WORK REQUIRED:
The number needed is how many lines of the data hold the string "pada". Give that number and nothing more.

────────────────

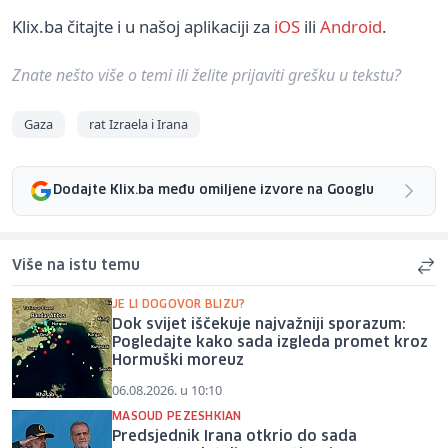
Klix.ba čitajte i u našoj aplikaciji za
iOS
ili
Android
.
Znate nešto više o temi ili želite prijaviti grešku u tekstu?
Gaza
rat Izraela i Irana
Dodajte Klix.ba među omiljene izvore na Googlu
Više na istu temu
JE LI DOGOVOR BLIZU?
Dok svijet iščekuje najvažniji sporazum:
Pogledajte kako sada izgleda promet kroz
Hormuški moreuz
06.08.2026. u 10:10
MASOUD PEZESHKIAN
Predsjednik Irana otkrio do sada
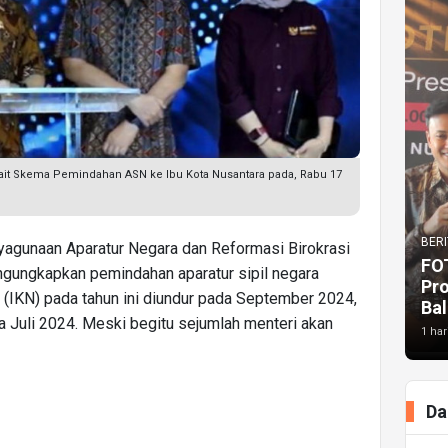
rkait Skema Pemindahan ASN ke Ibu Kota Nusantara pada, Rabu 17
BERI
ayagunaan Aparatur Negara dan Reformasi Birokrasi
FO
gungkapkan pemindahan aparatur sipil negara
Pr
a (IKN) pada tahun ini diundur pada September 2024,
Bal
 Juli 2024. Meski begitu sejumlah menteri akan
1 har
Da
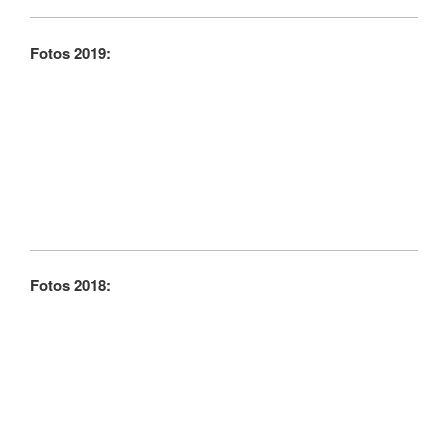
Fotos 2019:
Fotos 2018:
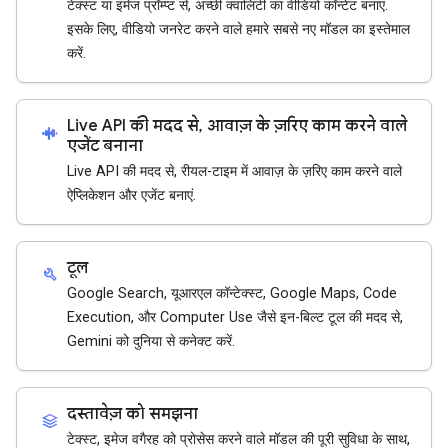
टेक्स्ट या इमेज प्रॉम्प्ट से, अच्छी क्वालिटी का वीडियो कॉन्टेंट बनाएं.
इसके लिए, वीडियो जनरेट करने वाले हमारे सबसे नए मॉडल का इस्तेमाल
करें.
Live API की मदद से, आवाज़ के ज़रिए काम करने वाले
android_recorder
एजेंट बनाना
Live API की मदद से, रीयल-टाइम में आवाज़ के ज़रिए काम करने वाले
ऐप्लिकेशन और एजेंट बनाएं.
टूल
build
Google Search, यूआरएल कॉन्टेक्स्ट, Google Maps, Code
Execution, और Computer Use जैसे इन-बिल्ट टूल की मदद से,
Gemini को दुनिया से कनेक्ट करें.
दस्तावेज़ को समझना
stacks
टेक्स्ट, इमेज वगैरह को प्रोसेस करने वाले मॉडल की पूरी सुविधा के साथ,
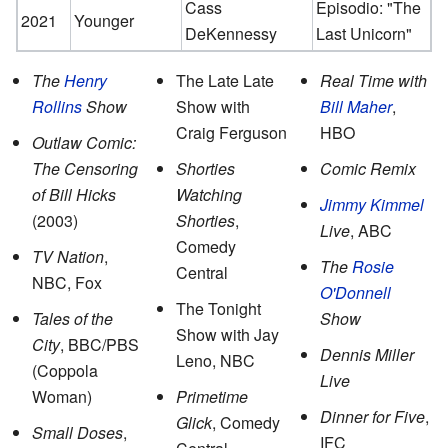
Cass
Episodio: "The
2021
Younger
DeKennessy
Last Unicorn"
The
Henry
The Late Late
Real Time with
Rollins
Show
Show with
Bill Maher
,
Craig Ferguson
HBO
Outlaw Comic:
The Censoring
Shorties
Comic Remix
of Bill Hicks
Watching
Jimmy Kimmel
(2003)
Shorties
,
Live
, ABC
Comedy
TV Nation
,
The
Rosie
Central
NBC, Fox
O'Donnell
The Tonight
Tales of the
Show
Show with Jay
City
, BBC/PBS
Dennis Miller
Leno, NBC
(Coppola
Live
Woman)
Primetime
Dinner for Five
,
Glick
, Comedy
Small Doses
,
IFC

────────────────

ANSWER SPACE:
2